Doucet J P, Papa E, Doucet-Panaye A, Devillers J
a ITODYS, Paris-Diderot University , UMR 7086, Paris , France.
b QSAR Research Unit in Environmental Chemistry and Ecotoxicology, Department of Theoretical and Applied Science , University of Insubria , Varese , Italy.
SAR QSAR Environ Res. 2017 Jun;28(6):451-470. doi: 10.1080/1062936X.2017.1328855. Epub 2017 Jun 12.

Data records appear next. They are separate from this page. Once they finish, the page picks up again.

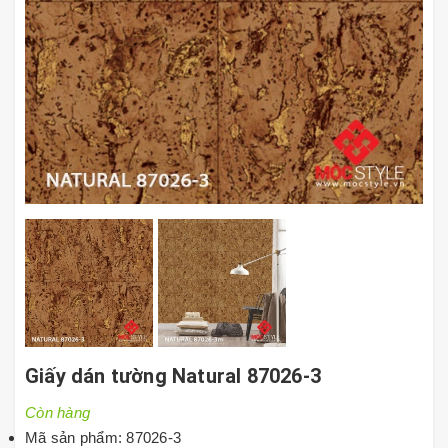
Giấy dán tường Natural 87026-3
Còn hàng
Mã sản phẩm: 87026-3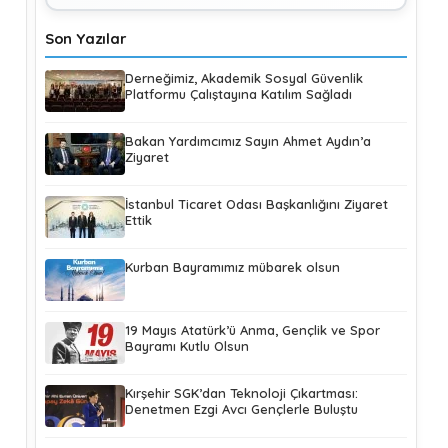
Son Yazılar
Derneğimiz, Akademik Sosyal Güvenlik
Platformu Çalıştayına Katılım Sağladı
Bakan Yardımcımız Sayın Ahmet Aydın’a
Ziyaret
İstanbul Ticaret Odası Başkanlığını Ziyaret
Ettik
Kurban Bayramımız mübarek olsun
19 Mayıs Atatürk’ü Anma, Gençlik ve Spor
Bayramı Kutlu Olsun
Kırşehir SGK’dan Teknoloji Çıkartması:
Denetmen Ezgi Avcı Gençlerle Buluştu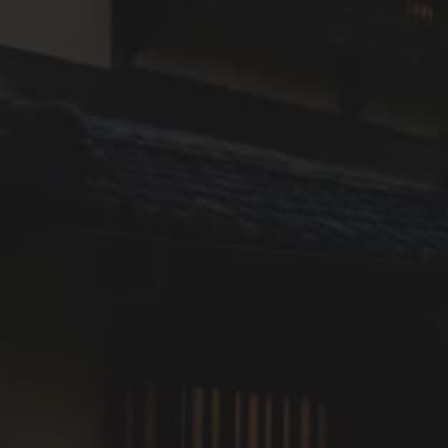
同時期開催のアクティビティ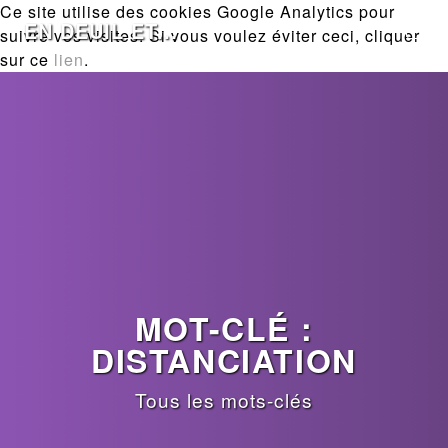
Ce site utilise des cookies Google Analytics pour
EN DEUIL ET...
suivre vos visites. Si vous voulez éviter ceci, cliquer
sur ce
lien
.
MOT-CLÉ :
DISTANCIATION
Tous les mots-clés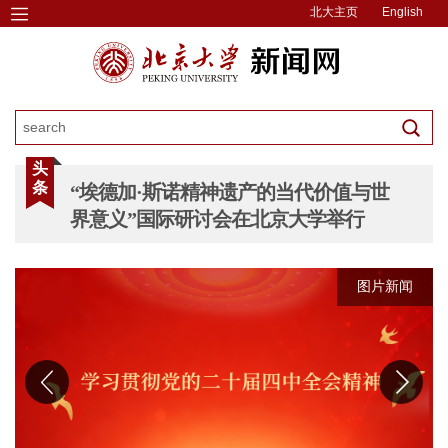
北大主页
English
头
条
“埃德加·斯诺精神遗产的当代价值与世
界意义”国际研讨会在北京大学举行
图片新闻
图片新闻
图片新闻
图片新闻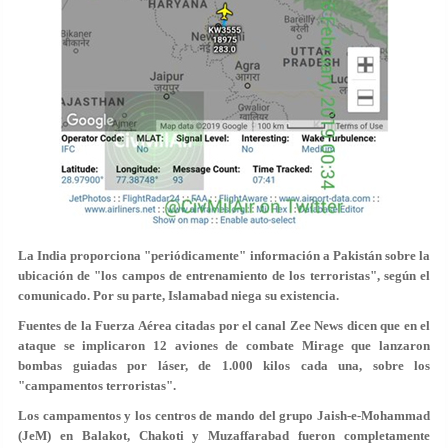
La India
proporciona "periódicamente" información
a Pakistán sobre la
ubicación de "los campos de entrenamiento de los terroristas", según el
comunicado. Por su parte, Islamabad
niega su existencia
.
Fuentes de la Fuerza Aérea citadas por el canal Zee News dicen que en el
ataque se implicaron 12 aviones de combate Mirage que lanzaron
bombas guiadas por láser, de 1.000 kilos cada una, sobre los
"campamentos terroristas".
Los campamentos y los centros de mando del grupo Jaish-e-Mohammad
(JeM) en Balakot, Chakoti y Muzaffarabad fueron completamente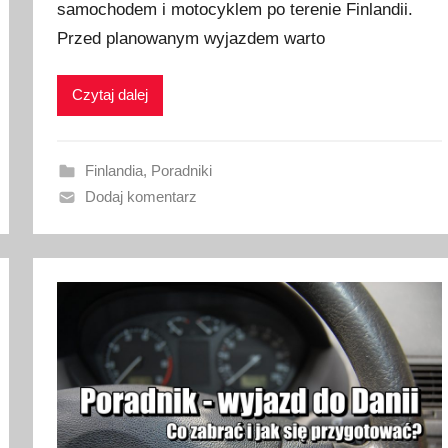
samochodem i motocyklem po terenie Finlandii.
l
i
Przed planowanym wyjazdem warto
k
o
Czytaj dalej
w
a
n
Finlandia
,
Poradniki
o
Dodaj komentarz
2
8
s
t
y
c
z
n
i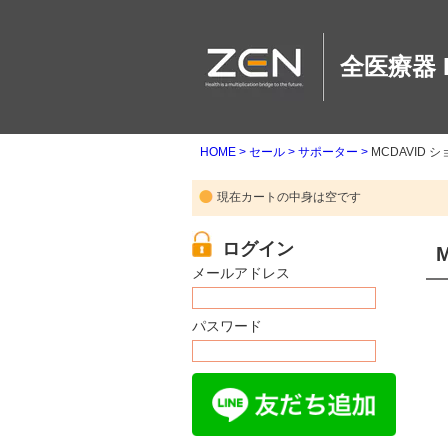
全医療器 
HOME
セール
サポーター
MCDAVID 
現在カートの中身は空です
メールアドレス
パスワード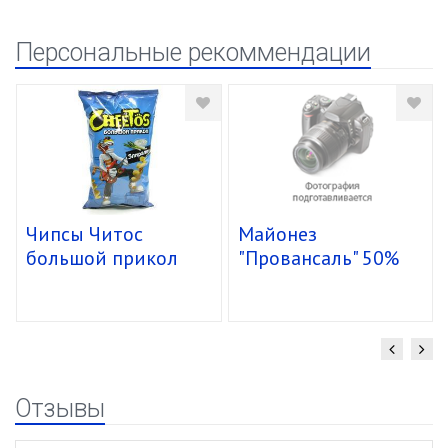
Персональные рекоммендации
Чипсы Читос
Майонез
большой прикол
"Провансаль" 50%
спирали 16/85г
ведро 800мл
Отзывы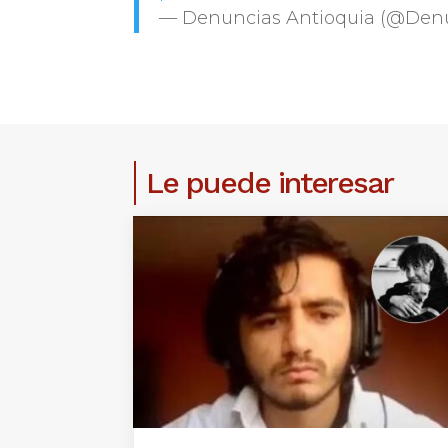
— Denuncias Antioquia (@Den
Le puede interesar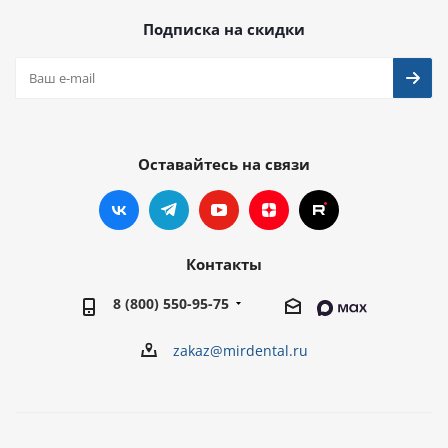
Подписка на скидки
Оставайтесь на связи
Контакты
8 (800) 550-95-75
zakaz@mirdental.ru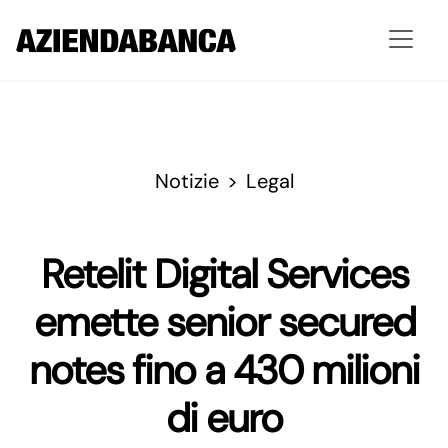
Notizie
Legal
Retelit Digital Services
emette senior secured
notes fino a 430 milioni
di euro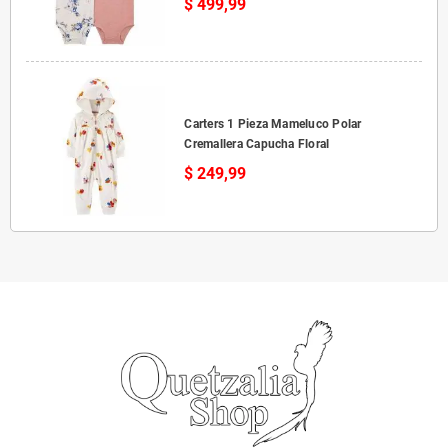
$ 499,99
Carters 1 Pieza Mameluco Polar
Cremallera Capucha Floral
$ 249,99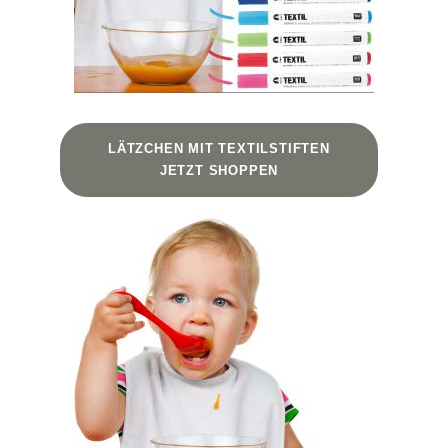
LÄTZCHEN MIT TEXTILSTIFTEN
JETZT SHOPPEN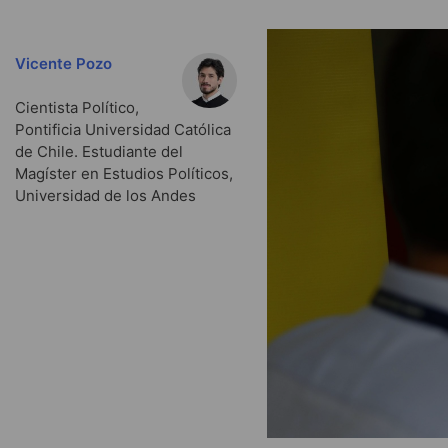
Vicente Pozo
Cientista Político,
Pontificia Universidad Católica
de Chile. Estudiante del
Magíster en Estudios Políticos,
Universidad de los Andes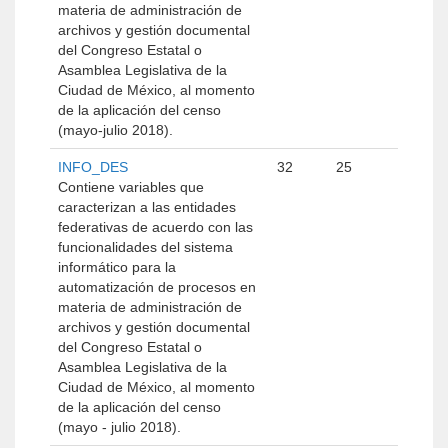
materia de administración de
archivos y gestión documental
del Congreso Estatal o
Asamblea Legislativa de la
Ciudad de México, al momento
de la aplicación del censo
(mayo-julio 2018).
INFO_DES
32
25
Contiene variables que
caracterizan a las entidades
federativas de acuerdo con las
funcionalidades del sistema
informático para la
automatización de procesos en
materia de administración de
archivos y gestión documental
del Congreso Estatal o
Asamblea Legislativa de la
Ciudad de México, al momento
de la aplicación del censo
(mayo - julio 2018).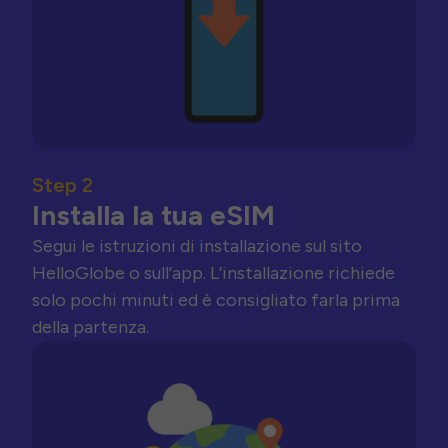
Step 2
Installa la tua eSIM
Segui le istruzioni di installazione sul sito
HelloGlobe o sull’app. L’installazione richiede
solo pochi minuti ed è consigliato farla prima
della partenza.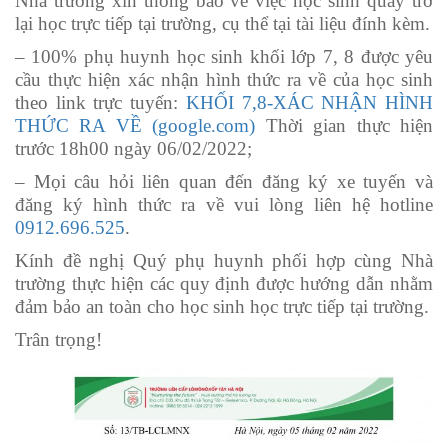
Nhà trường xin thông báo về việc học sinh quay trở
lại học trực tiếp tại trường, cụ thể tại tài liệu đính kèm.
– 100% phụ huynh học sinh khối lớp 7, 8 được yêu
cầu thực hiện xác nhận hình thức ra về của học sinh
theo link trực tuyến:
KHỐI 7,8-XÁC NHẬN HÌNH
THỨC RA VỀ (google.com)
Thời gian thực hiện
trước 18h00 ngày 06/02/2022;
– Mọi câu hỏi liên quan đến đăng ký xe tuyến và
đăng ký hình thức ra về vui lòng liên hệ hotline
0912.696.525
.
Kính đề nghị Quý phụ huynh phối hợp cùng Nhà
trường thực hiện các quy định được hướng dẫn nhằm
đảm bảo an toàn cho học sinh học trực tiếp tại trường.
Trân trọng!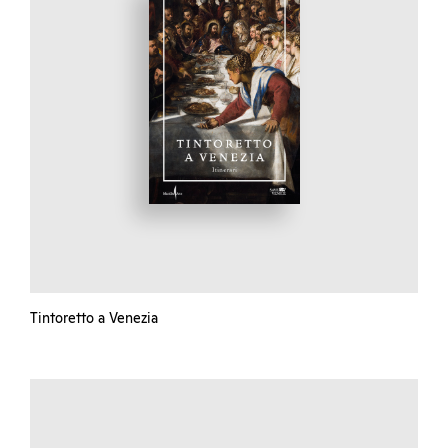
Tintoretto a Venezia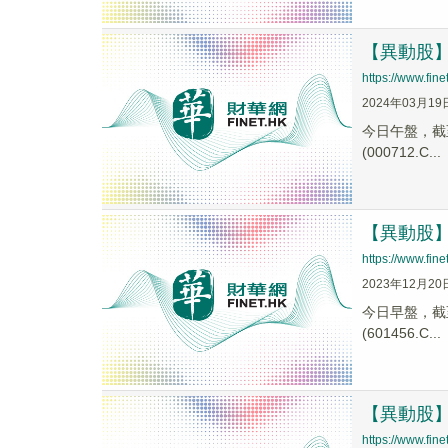
【異動股】證
https://www.fi
2024年03月19
今日午盤，截至1
(000712.C...
【異動股】證
https://www.fi
2023年12月20
今日早盤，截至1
(601456.C...
【異動股】證
https://www.fi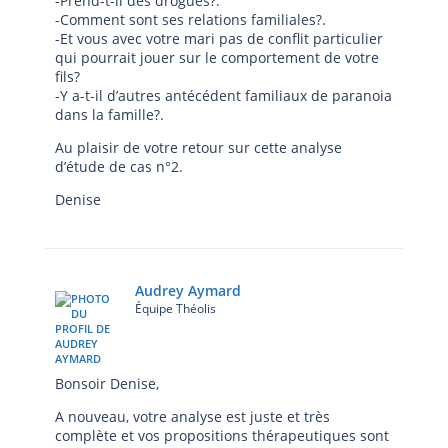
-Prend-t-il des drogues?.
-Comment sont ses relations familiales?.
-Et vous avec votre mari pas de conflit particulier
qui pourrait jouer sur le comportement de votre
fils?
-Y a-t-il d’autres antécédent familiaux de paranoia
dans la famille?.
Au plaisir de votre retour sur cette analyse
d’étude de cas n°2.
Denise
Audrey Aymard
Équipe Théolis
Bonsoir Denise,
A nouveau, votre analyse est juste et très
complète et vos propositions thérapeutiques sont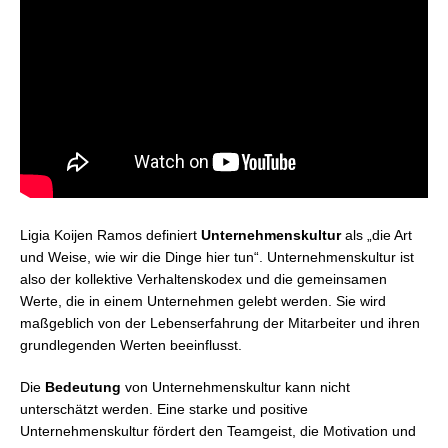
Ligia Koijen Ramos definiert
Unternehmenskultur
als „die Art
und Weise, wie wir die Dinge hier tun“. Unternehmenskultur ist
also der kollektive Verhaltenskodex und die gemeinsamen
Werte, die in einem Unternehmen gelebt werden. Sie wird
maßgeblich von der Lebenserfahrung der Mitarbeiter und ihren
grundlegenden Werten beeinflusst.
Die
Bedeutung
von Unternehmenskultur kann nicht
unterschätzt werden. Eine starke und positive
Unternehmenskultur fördert den Teamgeist, die Motivation und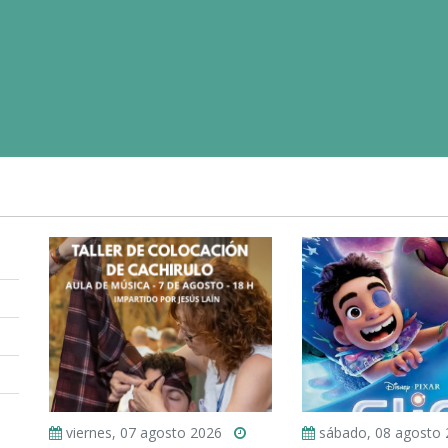
viernes, 07 agosto 2026
sábado, 08 agosto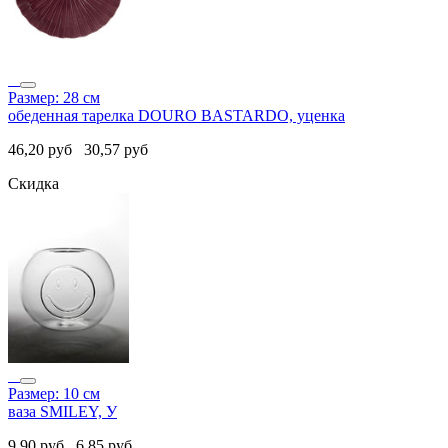
Размер: 28 см
обеденная тарелка DOURO BASTARDO, уценка
46,20
руб
30,57
руб
Скидка
Размер: 10 см
ваза SMILEY, У
9,90
руб
6,85
руб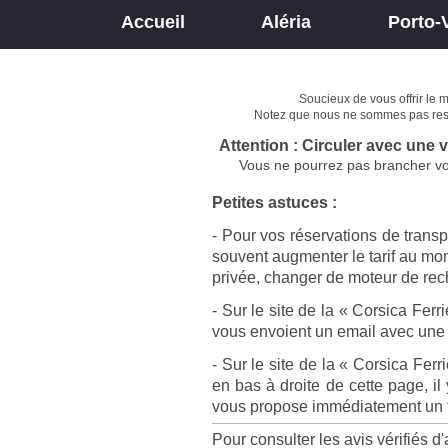
Accueil
Aléria
Porto-
Soucieux de vous offrir le 
Notez que nous ne sommes pas respon
Attention : Circuler avec une 
Vous ne pourrez pas brancher vot
Petites astuces :
- Pour vos réservations de transpo
souvent augmenter le tarif au mom
privée, changer de moteur de rech
- Sur le site de la « Corsica Ferr
vous envoient un email avec une 
- Sur le site de la « Corsica Ferr
en bas à droite de cette page, i
vous propose immédiatement un tar
Pour consulter les avis vérifiés d'a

QSAR models are proposed for predicting the toxicity of 33 piperidine derivatives against Aedes aegypti. From 2D topological descriptors, calculated with the PaDEL software, ordinary least squares multilinear regression (OLS-MLR) treatment from the QSARINS software and machine learning and related approaches including linear and radial support vector machine (SVM), projection pursuit regression (PPR), radial basis function neural network (RBFNN), general regression neural network (GRNN) and k-nearest neighbours (k-NN), led to four-variable models. Their robustness and predictive ability were evaluated through both internal and external validation. Determination coefficients (r) greater than 0.85 on the training sets and 0.8 on the test sets were obtained with OLS-MLR and linear SVM. They slightly outperform PPR, radial SVM and RBFNN, whereas GRNN and k-NN showed lower performance. The easy availability of the involved structural descriptors and the simplicity of the MLR model make the corresponding model attractive at an exploratory level for proposing, from this limited dataset, guidelines in the design of new potentially active molecules.
提出了定量构效关系(QSAR)模型,用于预测33种哌啶衍生物对埃及伊蚊的毒性。通过PaDEL软件计算二维拓扑描述符,利用QSARINS软件进行普通最小二乘多元线性回归(OLS-MLR)处理,并采用机器学习及相关方法,包括线性和径向支持向量机(SVM)、投影寻踪回归(PPR)、径向基函数神经网络(RBFNN)、广义回归神经网络(GRNN)和k近邻(k-NN),得到了四变量模型。通过内部和外部验证对其稳健性和预测能力进行了评估。OLS-MLR和线性SVM在训练集上的决定系数(r)大于0.85,在测试集上大于0.8。它们略优于PPR、径向SVM和RBFNN,而GRNN和k-NN表现较差。所涉及的结构描述符易于获取,且MLR模型简单,使得相应模型在探索层面具有吸引力,可从这个有限的数据集中为新的潜在活性分子设计提供指导。